Tristano remains a compelling and fascinating figure and if you read the Lee Konitz and Andy Hamilton book called "Conversations on the improviser's art", you get a fantastic insight in to the mechanics of this music. (It also gets the thumbs up in the review section from fellow saxophonist Fred Hess on amazon!) Part of me of fascinated by this approach which almost distils jazz in to technical exercises akin to Bach fugues. I don't believe that jazz theory was ever the same after Tristano's approach and the practical nature of looking a starting phrases from different beats and extending them for different lengths of measures offered a more analytical assessment for progression than Charlie Parker. A lot of "new" ideas in jazz seem to stem from this kind of analysis even right up to the likes of Braxton.
What is bizarre is that Tristano's music is that it has become almost beyond criticism and, for all the innovation and widening of the practical possibilities of jazz, it did come at an expense. Perhaps the biggest criticism is lack of emotion or the limited field of expression within which emotion is allowed to manifest itself. Listening to a Tristano school player is not the same as listening to Parker or Coltrane and it totally lacks the romanticism of Keith Jarrett whose solo piano playing almost offers an alternative way of spontaneous improvisation. The biggest draw back is the lack of rhythmic variety but it is also hugely dependant upon the standard repertoire for inspiration. The Konitz interview book is brilliant in picking up how to really get to grips with the structure of a tune and , for me, the interviews are proof that LK is as important an improviser as someone like Sonny Rollins. The notion of playing licks is frowned upon and Konitz is incisive in identifying those musicians he considers to be genuine improvisers as opposed to those who fall back on stock phrases.
The other draw back is that some players like Warne Marsh expose themselves in a very honest fashion when they perform. Marsh is a fascinating player but the groups you hear with him on are often pick-ups groups with sympathetic musicians. The playing can be a bit rugged and the solos ramble on in their interpretation of the structure. I quite like the "heart on the sleeve" approach and feel Konitz and Marsh are far more interesting as soloists than many of their contemporaries.

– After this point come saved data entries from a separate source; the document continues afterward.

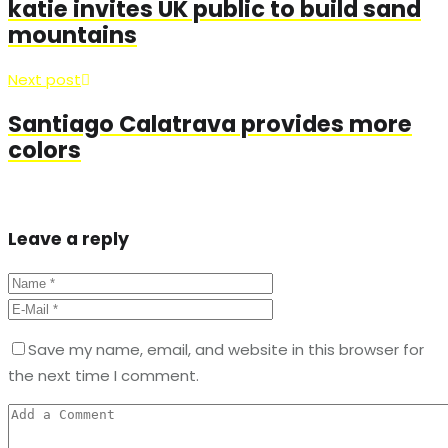
katie invites UK public to build sand
mountains
Next post
Santiago Calatrava provides more
colors
Leave a reply
Save my name, email, and website in this browser for
the next time I comment.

Reading Konitz' account of Tristano it is really easy to be seduced by the analytical approach to improvisation and how the mechanics can be put together and even re-assembled. The Tristano school is almost like a Haynes guide to playing jazz. It is a jazz tool kit. I like both the idea of Tristano's approach and the music it generated but I am glad that it was an interesting off-shoot and not something that dominated the jazz that followed to the exclusion of all possibilities. Today I've been player the exceptional William Parker Quartet album "O'Neal's Porch" which is a scorching free-bop session akin to someone successfully roller skating along a tightrope. this is music that threatens to collapse yet consistently and resolutely remains on course, the music taking all streams of possibilities as well as emotions and leaving no corner unturned in it's exploration of the leader's theme. It is a nice reminder that the Tristano way to improvisational freedom was but one course.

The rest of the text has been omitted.